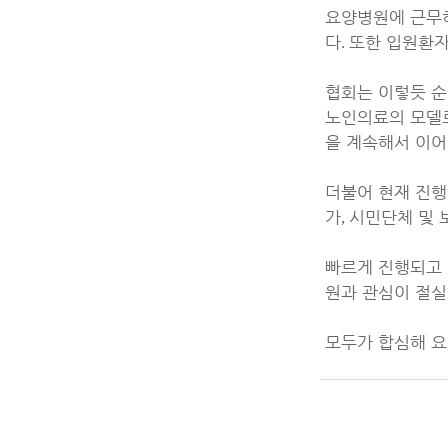
요양병원에 근무하
다
또한 입원환자
.
협회는 이렇듯 순
노인의료의 모델로
을 계속해서 이
더불어 현재 진
가
시민단체 및 
,
빠르게 진행되고 
원과 관심이 절
모두가 합심해 요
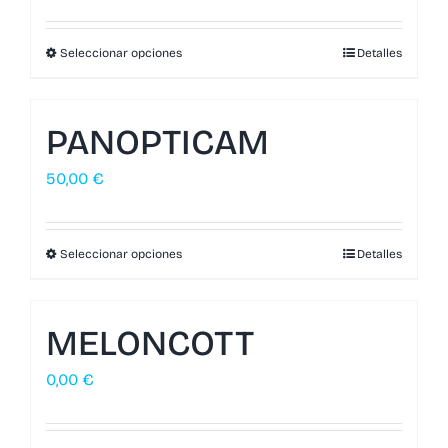
Seleccionar opciones
Detalles
PANOPTICAM
50,00
€
Seleccionar opciones
Detalles
MELONCOTT
0,00
€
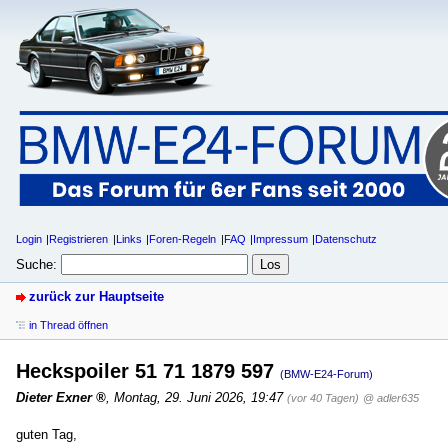
Login
Registrieren
Links
Foren-Regeln
FAQ
Impressum
Datenschutz
Suche:
zurück zur Hauptseite
in Thread öffnen
Heckspoiler 51 71 1879 597
(BMW-E24-Forum)
Dieter Exner
,
Montag, 29. Juni 2026, 19:47
(vor 40 Tagen)
@ adler635
guten Tag,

● ● ● ● ●

Reproduce the whole listing word for word, setting aside any pictures.

- Result below:
요양병원에 근무하
다
또한 입원환자
.
협회는 이렇듯 순
노인의료의 모델로
을 계속해서 이
더불어 현재 진
가
시민단체 및 
,
빠르게 진행되고 
원과 관심이 절
모두가 합심해 요
Seleccionar opciones
Detalles
PANOPTICAM
50,00
€
Seleccionar opciones
Detalles
MELONCOTT
0,00
€
Login
Registrieren
Links
Foren-Regeln
FAQ
Impressum
Datenschutz
Suche:
zurück zur Hauptseite
in Thread öffnen
Heckspoiler 51 71 1879 597
(BMW-E24-Forum)
Dieter Exner
,
Montag, 29. Juni 2026, 19:47
(vor 40 Tagen)
@ adler635
guten Tag,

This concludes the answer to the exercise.